- Apprentice Lawyer
Judiciary must not waste precious time on contempt hearings which can otherwise be utilised for hearing important questions of law, Justice SS Shinde of Bombay High Court remarked on Tuesday adding that courts and judges must be open to criticism from public.
Contempt of court powers, he said, should be used only as a last resort and weapon and should not be used against a layperson criticising courts or judges.
The remarks were made in the context of arguments advanced by advocate Dr. Abhinav Chandrachud on freedom of speech and expression.

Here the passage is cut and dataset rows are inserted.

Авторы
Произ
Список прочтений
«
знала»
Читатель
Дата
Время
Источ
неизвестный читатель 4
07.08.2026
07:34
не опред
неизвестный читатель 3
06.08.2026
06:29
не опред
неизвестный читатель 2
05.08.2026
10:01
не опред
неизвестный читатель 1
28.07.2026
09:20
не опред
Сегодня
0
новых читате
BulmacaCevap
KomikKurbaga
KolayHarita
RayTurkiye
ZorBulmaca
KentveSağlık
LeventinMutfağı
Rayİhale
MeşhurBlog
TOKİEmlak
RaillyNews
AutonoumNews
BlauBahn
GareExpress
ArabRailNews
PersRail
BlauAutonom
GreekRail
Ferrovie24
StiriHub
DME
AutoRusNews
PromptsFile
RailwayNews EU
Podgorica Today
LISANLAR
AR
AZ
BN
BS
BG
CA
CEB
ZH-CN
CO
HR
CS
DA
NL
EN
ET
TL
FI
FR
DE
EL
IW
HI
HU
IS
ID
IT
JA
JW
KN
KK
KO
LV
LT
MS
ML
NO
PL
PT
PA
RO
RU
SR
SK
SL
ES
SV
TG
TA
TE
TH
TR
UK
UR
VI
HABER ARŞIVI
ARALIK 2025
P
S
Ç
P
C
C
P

The Bench which also comprised Justice MS Karnik was hearing a plea by Sunaina Holey, accused of passing objectionable comments against Maharashtra Chief Minister Uddhav Thackeray and Cabinet Minister Aaditya Thackeray.
Dr. Chandrachud, representing Holey, was arguing on the importance of freedom of speech to express opinions against government officials, when the Bench opined that that individuals occupying positions of power must learn to tolerate criticism.

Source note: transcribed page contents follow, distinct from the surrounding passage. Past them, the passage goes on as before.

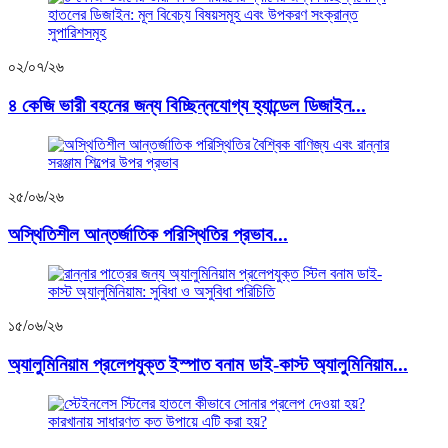
০২/০৭/২৬
৪ কেজি ভারী বহনের জন্য বিচ্ছিন্নযোগ্য হ্যান্ডেল ডিজাইন...
২৫/০৬/২৬
অস্থিতিশীল আন্তর্জাতিক পরিস্থিতির প্রভাব...
১৫/০৬/২৬
অ্যালুমিনিয়াম প্রলেপযুক্ত ইস্পাত বনাম ডাই-কাস্ট অ্যালুমিনিয়াম...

Extending the same yardstick to the judiciary, Justice Shinde said that courts should also learn to take critical opinions and statements against it.

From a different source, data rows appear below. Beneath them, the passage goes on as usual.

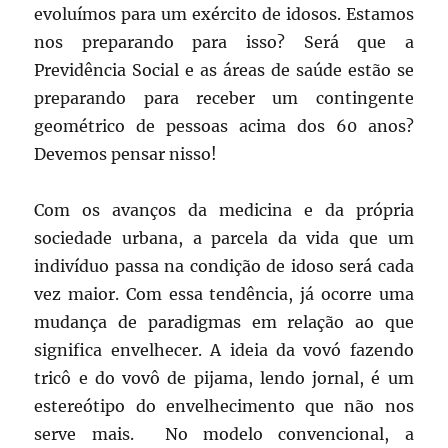
evoluímos para um exército de idosos. Estamos
nos preparando para isso? Será que a
Previdência Social e as áreas de saúde estão se
preparando para receber um contingente
geométrico de pessoas acima dos 60 anos?
Devemos pensar nisso!
Com os avanços da medicina e da própria
sociedade urbana, a parcela da vida que um
indivíduo passa na condição de idoso será cada
vez maior. Com essa tendência, já ocorre uma
mudança de paradigmas em relação ao que
significa envelhecer. A ideia da vovó fazendo
tricô e do vovô de pijama, lendo jornal, é um
estereótipo do envelhecimento que não nos
serve mais. No modelo convencional, a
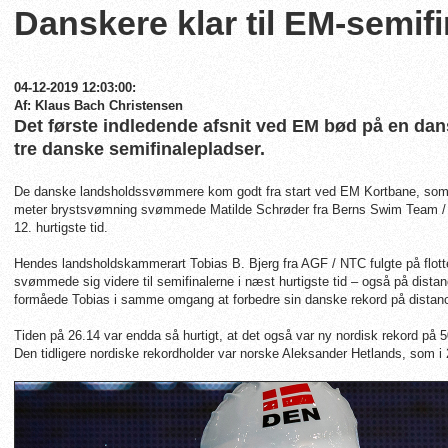
Danskere klar til EM-semifi
04-12-2019 12:03:00:
Af: Klaus Bach Christensen
Det første indledende afsnit ved EM bød på en da
tre danske semifinalepladser.
De danske landsholdssvømmere kom godt fra start ved EM Kortbane, som s
meter brystsvømning svømmede Matilde Schrøder fra Berns Swim Team / NTC
12. hurtigste tid.
Hendes landsholdskammerart Tobias B. Bjerg fra AGF / NTC fulgte på flotte
svømmede sig videre til semifinalerne i næst hurtigste tid – også på dist
formåede Tobias i samme omgang at forbedre sin danske rekord på distan
Tiden på 26.14 var endda så hurtigt, at det også var ny nordisk rekord på
Den tidligere nordiske rekordholder var norske Aleksander Hetlands, som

He pointed out how the parliament has exclusive power to impeach a judge should they want to take an action against the judge.
However, if someone from the society makes a comment criticising a judge, then such criticism should be allowed, he added.
Chandrachud chimed in that people against whom action is taken get more attention than they would get otherwise. He gave an example of action being initiated against a comedian for statements which would have otherwise gone unnoticed, a veiled reference to stand up comedian Kunal Kamra against whom contempt of court is pending before Supreme Court.
On the facts of the case, it was Chandrachud's argument that an opinion of an individual can be interpreted differently by different people.
He submitted that Holey was just trying to express her opinion using an "abusive epithet" which was merely an expression of emotion and not something objectionable.
He quoted from a United States Supreme Court judgment - "one man's vulgarity is another's lyric" to submit that what may seem objectionable to one person may not appear so to another.
Chandrachud also submitted that there was an element of malafide in the actions of the Mumbai police since they were targeting Holey who had certain ideologies and beliefs.
The Court however pointed out that "even in mature democracies, the freedom (freedom of speech) was not absolute".
"I have a fundamental right to exercise, however while exercising that right, I must ensure that my brother's right is not infringed. This is not happening in many cases. And then they come under Article 19 (of Constitution of India)," Justice Shinde remarked.
The case will be taken up next on December 17.